Return only the final portion of the entries: the line with "Grave Digger Jones, patrolling New York" and every line after it, each one exact.
=== Information provided ===
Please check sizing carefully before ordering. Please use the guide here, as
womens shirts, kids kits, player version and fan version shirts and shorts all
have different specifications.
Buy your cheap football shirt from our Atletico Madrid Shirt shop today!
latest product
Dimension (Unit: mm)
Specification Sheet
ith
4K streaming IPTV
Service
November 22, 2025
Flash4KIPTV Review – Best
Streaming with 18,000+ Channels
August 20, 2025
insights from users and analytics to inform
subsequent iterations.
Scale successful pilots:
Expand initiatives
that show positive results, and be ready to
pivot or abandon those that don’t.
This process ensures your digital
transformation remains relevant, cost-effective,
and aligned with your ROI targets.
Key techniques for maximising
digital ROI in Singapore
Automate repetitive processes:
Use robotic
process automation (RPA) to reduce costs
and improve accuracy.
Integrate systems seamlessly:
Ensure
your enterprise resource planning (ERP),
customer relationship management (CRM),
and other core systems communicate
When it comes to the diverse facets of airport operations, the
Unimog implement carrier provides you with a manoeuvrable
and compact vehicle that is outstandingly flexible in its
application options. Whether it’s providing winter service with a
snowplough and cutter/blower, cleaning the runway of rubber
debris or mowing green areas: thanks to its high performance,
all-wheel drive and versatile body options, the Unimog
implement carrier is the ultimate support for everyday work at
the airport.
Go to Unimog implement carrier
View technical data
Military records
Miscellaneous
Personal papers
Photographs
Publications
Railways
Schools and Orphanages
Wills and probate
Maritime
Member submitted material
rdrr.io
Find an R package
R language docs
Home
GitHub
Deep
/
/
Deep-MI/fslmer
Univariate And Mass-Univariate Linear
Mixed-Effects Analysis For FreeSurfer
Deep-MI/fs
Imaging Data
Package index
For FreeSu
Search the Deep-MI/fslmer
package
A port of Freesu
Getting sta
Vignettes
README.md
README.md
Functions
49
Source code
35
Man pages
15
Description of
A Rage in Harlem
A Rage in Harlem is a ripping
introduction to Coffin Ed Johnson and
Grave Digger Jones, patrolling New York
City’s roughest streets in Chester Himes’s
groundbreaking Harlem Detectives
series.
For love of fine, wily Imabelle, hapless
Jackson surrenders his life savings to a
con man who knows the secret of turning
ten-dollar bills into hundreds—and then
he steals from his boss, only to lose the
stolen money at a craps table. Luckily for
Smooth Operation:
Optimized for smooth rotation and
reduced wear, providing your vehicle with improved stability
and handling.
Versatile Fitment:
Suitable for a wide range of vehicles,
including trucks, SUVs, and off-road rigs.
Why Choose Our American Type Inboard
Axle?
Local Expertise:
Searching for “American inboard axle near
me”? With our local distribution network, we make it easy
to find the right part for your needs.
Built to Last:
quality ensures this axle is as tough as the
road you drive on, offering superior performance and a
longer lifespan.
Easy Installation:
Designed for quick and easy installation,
===
## Answer area
Grave Digger Jones, patrolling New York
City’s roughest streets in Chester Himes’s
groundbreaking Harlem Detectives
series.
For love of fine, wily Imabelle, hapless
Jackson surrenders his life savings to a
con man who knows the secret of turning
ten-dollar bills into hundreds—and then
he steals from his boss, only to lose the
stolen money at a craps table. Luckily for
Smooth Operation:
Optimized for smooth rotation and
reduced wear, providing your vehicle with improved stability
and handling.
Versatile Fitment:
Suitable for a wide range of vehicles,
including trucks, SUVs, and off-road rigs.
Why Choose Our American Type Inboard
Axle?
Local Expertise:
Searching for “American inboard axle near
me”? With our local distribution network, we make it easy
to find the right part for your needs.
Built to Last:
quality ensures this axle is as tough as the
road you drive on, offering superior performance and a
longer lifespan.
Easy Installation:
Designed for quick and easy installation,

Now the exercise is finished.